Highway to Hell

Seattle's Himsa unleash their fury on an unsuspecting nation—just don't call it 'metalcore.'

“On my signal, unleash hell.” You know that one. Russell Crowe growls it in that Oscar-winning Australian-Roman accent before many a punk-ass infantryman gets run through in Gladiator. The catchphrase doubles as the voice mail of Himsa’s black-hooded “whisperer/screamer” Johnny Pettibone, which poses a few intriguing Psych 101 questions: Is the frontman metaphorically trumpeting his own calling to lead his metalcore quintet to “war”? Is Pettibone an admirer of obscenely talented assholes, or perhaps one himself? Most curious of all: Why is the author of this feature pathologically obsessed with how the poor guy chooses to employ his answering service?

My answer is probably as simple as Pettibone’s: I called him for an interview three weeks ago and wound up doing the loop-de-loop in Maximus voice-mail hell. Not like he didn’t have a good excuse—Himsa’s bus crapped out in South Carolina and weary-but-accommodating bassist Derek Harn was the only longhair not completely crashed out in a cheap motel. Actually, the conversational musical chairs were appropriate in more ways than one. Harn was the only man in the room who had been there from the beginning, co-founder of a beloved local outfit that has already seen 13 members in just six years.

Things were looking up, however briefly.

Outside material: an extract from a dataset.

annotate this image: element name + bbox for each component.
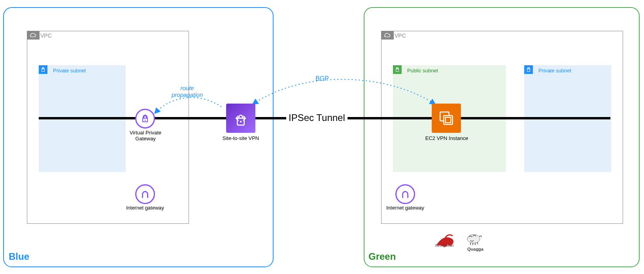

Himsa had just embarked on their biggest tour to date, opening for veteran gore fiends Cradle of Filth, and were on their way to Tampa, home of death-metal pioneers Morbid Angel, whose bassist was planning to give Harn a customized Dean guitar. Naturally, the fuckin’ bus breaks down. Nothing like missing your second show in the first six days of a major-league metal tour, marooned in a state so red you’d think it rained blood all summer.

“There’s some guy selling pecans in a wood shack out on the road where the hotel is,” Harn observes. “Other than that, there’s not a whole lot.”

Himsa live to unleash hell at the snap of a finger, but life was giving them a much less favorable manual gesture this morning.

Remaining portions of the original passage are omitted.